▶ _What is expected_
Give the data again exactly as it appears, excluding any pictures.

_ _ _ _ _

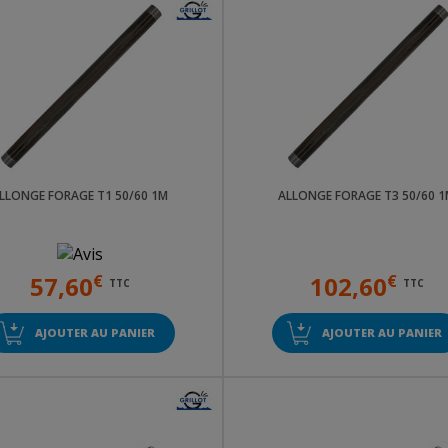
LLONGE FORAGE T1 50/60 1M
ALLONGE FORAGE T3 50/60 
57,60
€
102,60
€
TTC
TTC
AJOUTER AU PANIER
AJOUTER AU PANIER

_ _ _ _ _

▶ _Solution for this problem_
LLONGE FORAGE T1 50/60 1M
ALLONGE FORAGE T3 50/60 
57,60
€
102,60
€
TTC
TTC
AJOUTER AU PANIER
AJOUTER AU PANIER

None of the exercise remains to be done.